= PROBLEM DETAILS =
Give the entries again exactly as they appear, but without the images.

= ENTRIES SUPPLIED =
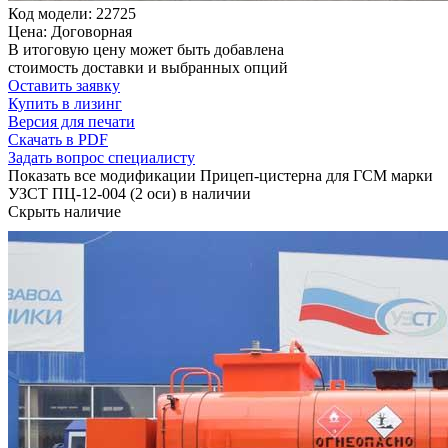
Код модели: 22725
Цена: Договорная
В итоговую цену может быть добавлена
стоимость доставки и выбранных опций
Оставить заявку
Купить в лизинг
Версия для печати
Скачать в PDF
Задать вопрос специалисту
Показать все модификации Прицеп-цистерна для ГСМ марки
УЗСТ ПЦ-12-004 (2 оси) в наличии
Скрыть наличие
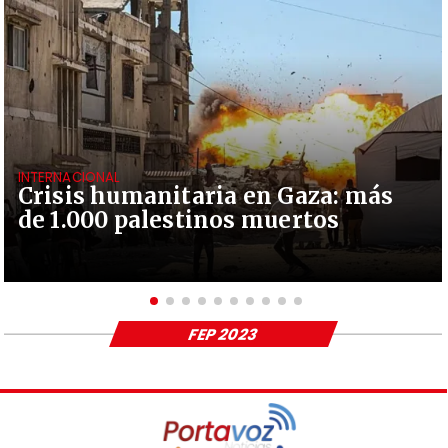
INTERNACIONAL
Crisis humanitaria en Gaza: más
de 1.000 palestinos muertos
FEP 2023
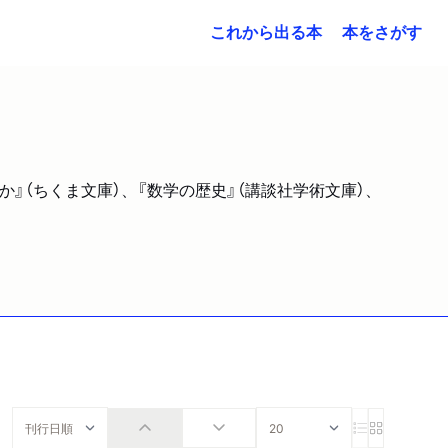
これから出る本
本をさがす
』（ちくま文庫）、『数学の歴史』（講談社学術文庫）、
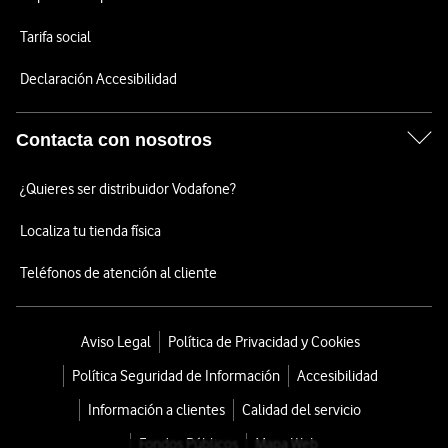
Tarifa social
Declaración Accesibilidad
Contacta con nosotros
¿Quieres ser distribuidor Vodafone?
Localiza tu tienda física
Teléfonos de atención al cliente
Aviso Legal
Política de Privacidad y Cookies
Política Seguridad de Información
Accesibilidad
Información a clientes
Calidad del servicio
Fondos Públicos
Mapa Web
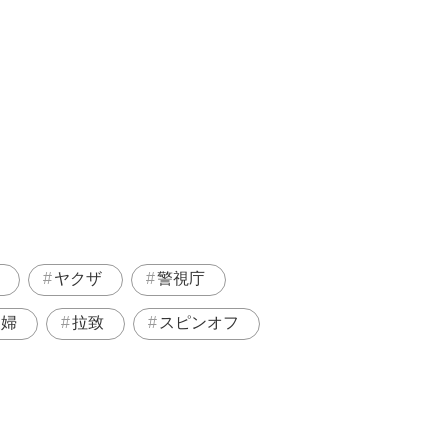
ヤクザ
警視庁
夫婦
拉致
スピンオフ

= TASK RESULT =
Код модели: 22725
Цена: Договорная
В итоговую цену может быть добавлена
стоимость доставки и выбранных опций
Оставить заявку
Купить в лизинг
Версия для печати
Скачать в PDF
Задать вопрос специалисту
Показать все модификации Прицеп-цистерна для ГСМ марки
УЗСТ ПЦ-12-004 (2 оси) в наличии
Скрыть наличие
INTERNACIONAL
Crisis humanitaria en Gaza: más
de 1.000 palestinos muertos
FEP 2023
これから出る本
本をさがす
』（ちくま文庫）、『数学の歴史』（講談社学術文庫）、
Tarifa social
Declaración Accesibilidad
Contacta con nosotros
¿Quieres ser distribuidor Vodafone?
Localiza tu tienda física
Teléfonos de atención al cliente
Aviso Legal
Política de Privacidad y Cookies
Política Seguridad de Información
Accesibilidad
Información a clientes
Calidad del servicio
Fondos Públicos
Mapa Web
ヤクザ
警視庁
夫婦
拉致
スピンオフ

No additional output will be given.